The Supreme Court declined to hear the United States’ challenge to the Second Circuit Court of Appeals’ controversial decision on insider trading in U.S. v. Newmanyesterday, without comment.  This is a significant blow to the United States, which has been reeling in the wake of the Newman decision by a panel of the Second Circuit last December.  The Appeals Court vacated the convictions of hedge fund portfolio managers Todd Newman and Anthony Chiasson for conspiracy to commit securities fraud, in violation of 18 U.S.C. § 371, and securities fraud, in violation of 15 U.S.C. § 78j(b) and 15 U.S.C. § 78ff.  It also remanded the case to the District Court for the Southern District of New York to dismiss the indictments, with prejudice, against Newman and Chiasson, who were considered “remote” or “downstream” tippees, i.e., several steps removed from the corporate insiders who disclosed the confidential information on which they traded.[1]

Following more than 80 guilty pleas and trial convictions in insider trading cases prosecuted over the last several years by the office of Preet Bharara, the United States Attorney for the Southern District of New York, the Appeals Court opinion, which clarified the elements of the offense of insider trading, was met with incredulity by the government and emphatic praise by the defense bar.  The Newman opinion made clear that not all improper disclosures of “inside” information rise to the level of securities fraud; i.e., a company insider breaches his fiduciary duty to the company by disclosing confidential information only if he does so in exchange for a personal benefit.  Relying on the Supreme Court’s 1983 decision in Dirks v. Securities and Exchange Commission, the Appeals Court declared that even if a company insider (i.e., the “tipper”) discloses confidential, inside information about a company, in violation of his fiduciary duty or a duty of confidentiality, he cannot be held liable for engaging in insider trading “unless the tipper acts for personal benefit, that is to say, there is no breach unless the tipper ‘is in effect selling the information to its recipient for cash, reciprocal information, or other things of value for himself . . .   Newman, 773 F.3d at 450 (quoting Dirks v. S.E.C., 463 U.S. 646, 664 (1983)).

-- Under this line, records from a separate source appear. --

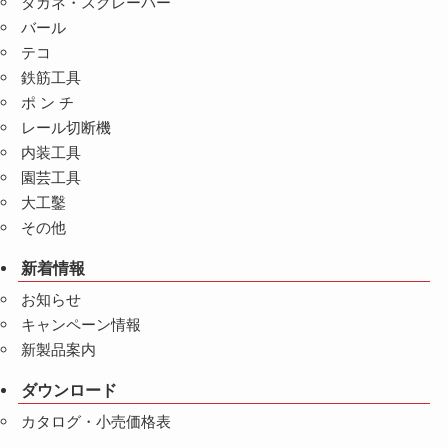
タガネ・スクレーパー
バール
テコ
鉄筋工具
ポ ン チ
レール切断機
内装工具
園芸工具
大工鑿
その他
新着情報
お知らせ
キャンペーン情報
新製品案内
ダウンロード
カタログ・小売価格表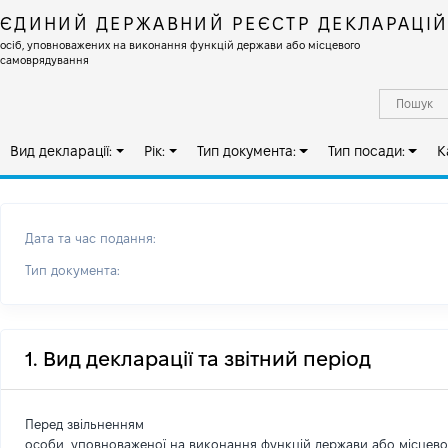
ЄДИНИЙ ДЕРЖАВНИЙ РЕЄСТР ДЕКЛАРАЦІ
осіб, уповноважених на виконання функцій держави або місцевого
самоврядування
Вид декларації:
Рік:
Тип документа:
Тип посади:
К
Дата та час подання:
Тип документа:
1. Вид декларації та звітний період
Перед звільненням
особи, уповноваженої на виконання функцій держави або місцев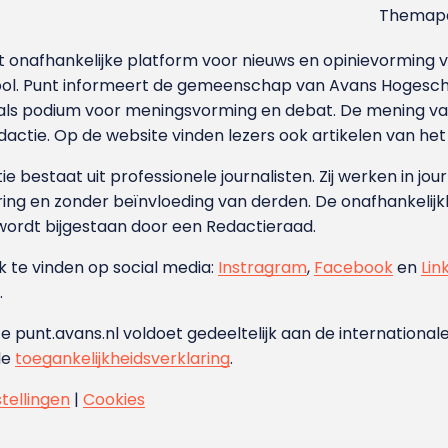
Themapa
et onafhankelijke platform voor nieuws en opinievormin
ool. Punt informeert de gemeenschap van Avans Hogesch
als podium voor meningsvorming en debat. De mening van 
dactie. Op de website vinden lezers ook artikelen van he
e bestaat uit professionele journalisten. Zij werken in jour
ing en zonder beïnvloeding van derden. De onafhankelijk
wordt bijgestaan door een Redactieraad.
ok te vinden op social media:
Instragram
,
Facebook
en
Lin
.
e punt.avans.nl voldoet gedeeltelijk aan de internationale
de
toegankelijkheidsverklaring
.
stellingen
|
Cookies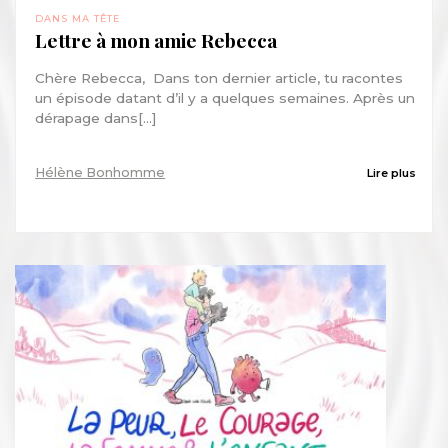
DANS MA TÊTE
Lettre à mon amie Rebecca
Chère Rebecca, Dans ton dernier article, tu racontes
un épisode datant d’il y a quelques semaines. Après un
dérapage dans[...]
Hélène Bonhomme
Lire plus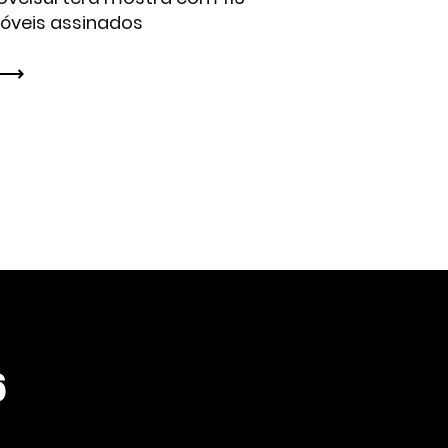
óveis assinados
6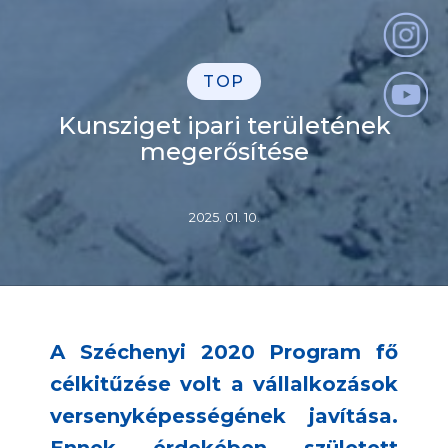
TOP
Kunsziget ipari területének
megerősítése
2025. 01. 10.
A Széchenyi 2020 Program fő
célkitűzése volt a vállalkozások
versenyképességének javítása.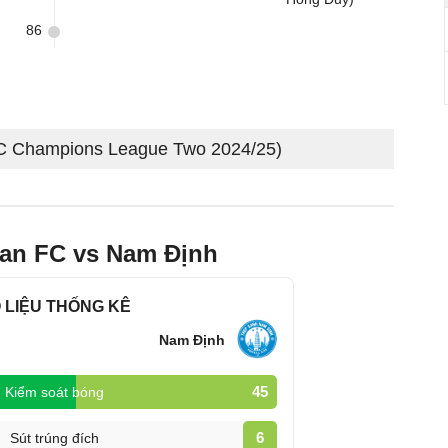
86
FC Champions League Two 2024/25)
Man FC vs Nam Định
 LIỆU THỐNG KÊ
Nam Định
45
Kiểm soát bóng
6
Sút trúng đích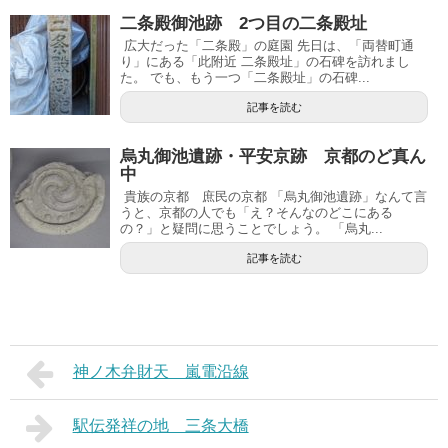
二条殿御池跡 2つ目の二条殿址
広大だった「二条殿」の庭園 先日は、「両替町通
り」にある「此附近 二条殿址」の石碑を訪れまし
た。 でも、もう一つ「二条殿址」の石碑...
記事を読む
烏丸御池遺跡・平安京跡 京都のど真ん
中
貴族の京都 庶民の京都 「烏丸御池遺跡」なんて言
うと、京都の人でも「え？そんなのどこにある
の？」と疑問に思うことでしょう。 「烏丸...
記事を読む
神ノ木弁財天 嵐電沿線
駅伝発祥の地 三条大橋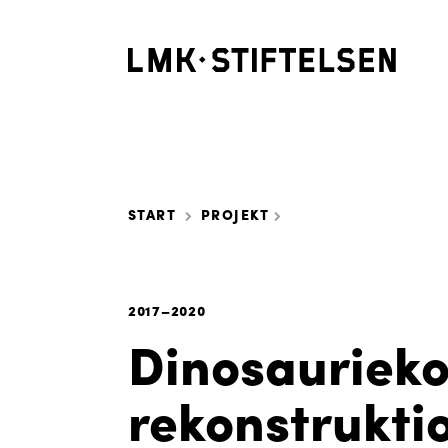
START
PROJEKT
2017–2020
Dinosaurieko
rekonstrukti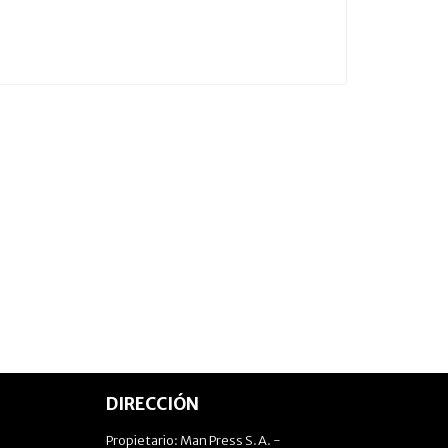
DIRECCIÓN
Propietario: Man Press S.A. -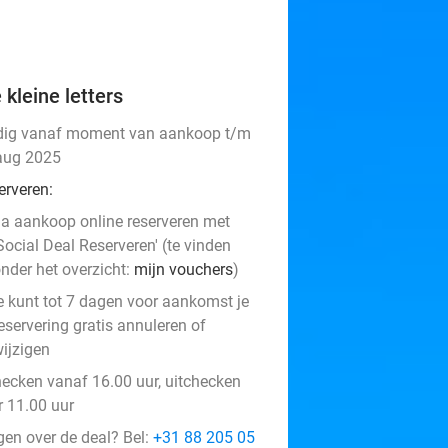
 kleine letters
dig vanaf moment van aankoop t/m
aug 2025
erveren:
a aankoop online reserveren met
Social Deal Reserveren' (te vinden
nder het overzicht:
mijn vouchers
)
e kunt tot 7 dagen voor aankomst je
eservering gratis annuleren of
ijzigen
hecken vanaf 16.00 uur, uitchecken
r 11.00 uur
gen over de deal? Bel:
+31 88 205 05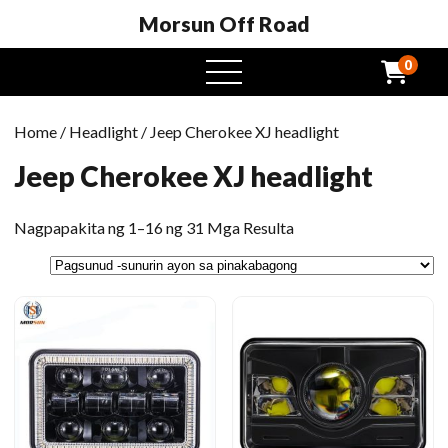
Morsun Off Road
0
Buksan
ang
menu
Home
/
Headlight
/ Jeep Cherokee XJ headlight
Jeep Cherokee XJ headlight
Pinagsunod
Nagpapakita ng 1–16 ng 31 Mga Resulta
-
sunod
ng
pinakabagong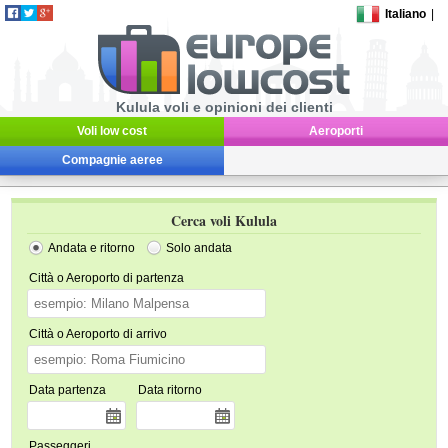
Italiano
|
Kulula voli e opinioni dei clienti
Voli low cost
Aeroporti
Compagnie aeree
Cerca voli Kulula
Andata e ritorno
Solo andata
Città o Aeroporto di partenza
Città o Aeroporto di arrivo
Data partenza
Data ritorno
Passeggeri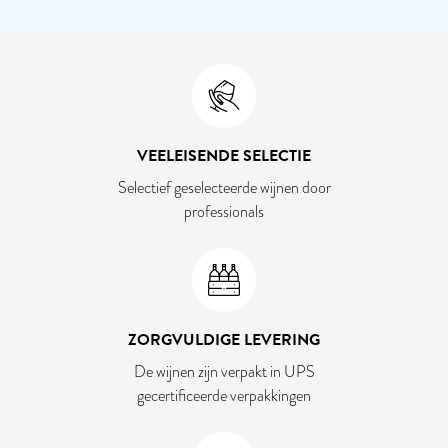
VEELEISENDE SELECTIE
Selectief geselecteerde wijnen door
professionals
ZORGVULDIGE LEVERING
De wijnen zijn verpakt in UPS
gecertificeerde verpakkingen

Because tippee liability is derivative of tipper liability, the Newman Court reasoned, “without establishing that the tippee knows of the personal benefit received by the insider in exchange for the disclosure, the Government cannot meet its burden of showing that the tippee knew of a breach.”  Newman, 773 F.3d at 448.  Thus, the government must identify a concrete and meaningful “personal benefit” to the tipper of which the tippee was aware; lip service to friendship between tipper and tippee will not suffice.  While acknowledging that its prior opinions “broadly defined” personal benefit “to include not only pecuniary gain, but also, inter alia, any reputational benefit that will translate into future earnings and the benefit one would obtain from simply making a gift of confidential information to a trading relative or friend,” the Second Circuit declared that the standard, “although permissive,” was not a “nullity.”  Id. at 452.

By circumscribing the parameters of the offense, Newman threatened to rein in Bharara’s highly aggressive pursuit of alleged insider traders.  The defense bar quickly capitalized on the Second Circuit’s decision by seeking the dismissal of insider trading charges against and reversal of insider trading convictions of numerous defendants (including convictions following guilty pleas).  Notwithstanding Bharara’s vehement objection to the Newman decision and vow to see it overturned, in April 2015, the Second Circuit denied the government’s petition for panel rehearing, or, in the alternative, for rehearing en banc.  United States v. Newman, 2015 U.S. App. LEXIS 5788 (2d Cir. Apr. 3, 2015).  With the Supreme Court’s denial of the government’s petition for certiorari today, Bharara’s worst nightmare is a reality.  The United States will now likely find itself playing defense in dozens of additional challenges to insider trading convictions that fail to satisfy the Dirks/Newman standard.